Metals versus Non-metals: Chemical Evolution of Hydrogen and Helium Isotopes in the Milky Way
Abstract
Star formation drives changes in the compositions of galaxies, fusing H and He into heavier nuclei. This paper investigates the differences in abundance evolution between metal and non-metal isotopes using recent models of Galactic chemical evolution appropriate for the thin disk epoch. A strong degeneracy arises between metal yields from stellar populations and the mean Galactocentric radial velocity of the interstellar medium (ISM). Similar metallicities arise when increases (decreases) in metal yields are combined with increases (decreases) to the gas flow velocity. A similar degeneracy exists between metal yields and the rate of gas ejection from the ISM. We demonstrate that this degeneracy can be confidently broken with precise measurements of the hydrogen (D/H) and helium (3He/4He) isotope ratios in the Galactic ISM. At fixed O/H, higher metal yields lead to higher D/H and lower 3He/4He. Measurements available to date are not sufficiently precise or numerous to draw confident conclusions.

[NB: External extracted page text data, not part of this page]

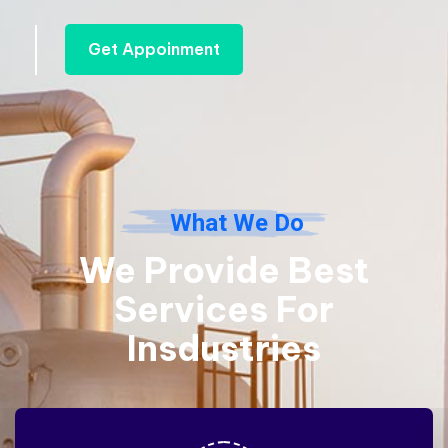
Get Appoinment
What We Do
We Provide Best
Services
For
Insdustries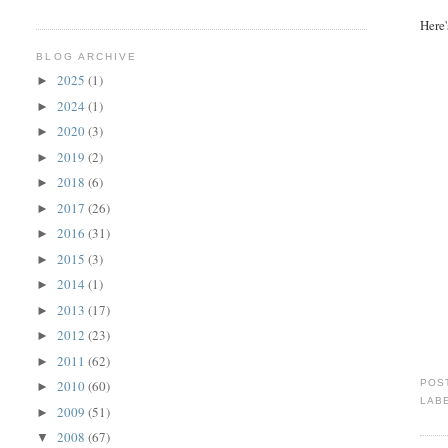
Here'
BLOG ARCHIVE
2025
(1)
►
2024
(1)
►
2020
(3)
►
2019
(2)
►
2018
(6)
►
2017
(26)
►
2016
(31)
►
2015
(3)
►
2014
(1)
►
2013
(17)
►
2012
(23)
►
2011
(62)
►
POS
2010
(60)
►
LAB
2009
(51)
►
2008
(67)
▼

A detailed inventory of non-metal isotopes in the Milky Way would provide critical empirical constraints for stellar and galactic astrophysics, as well as a new test of Big Bang Nucleosynthesis. We forecast that only 4 additional measurements of 3He/4He within 3 kpc of the Sun are required to measure the primordial 3He/4He ratio at 30\% precision. In parallel, empirical benchmarks on metal yields also have the power to inform stellar models, since absolute yield calculations carry factor of 2-3 uncertainties related to various complex processes (e.g., rotational mixing, convection, mass loss, failed supernovae).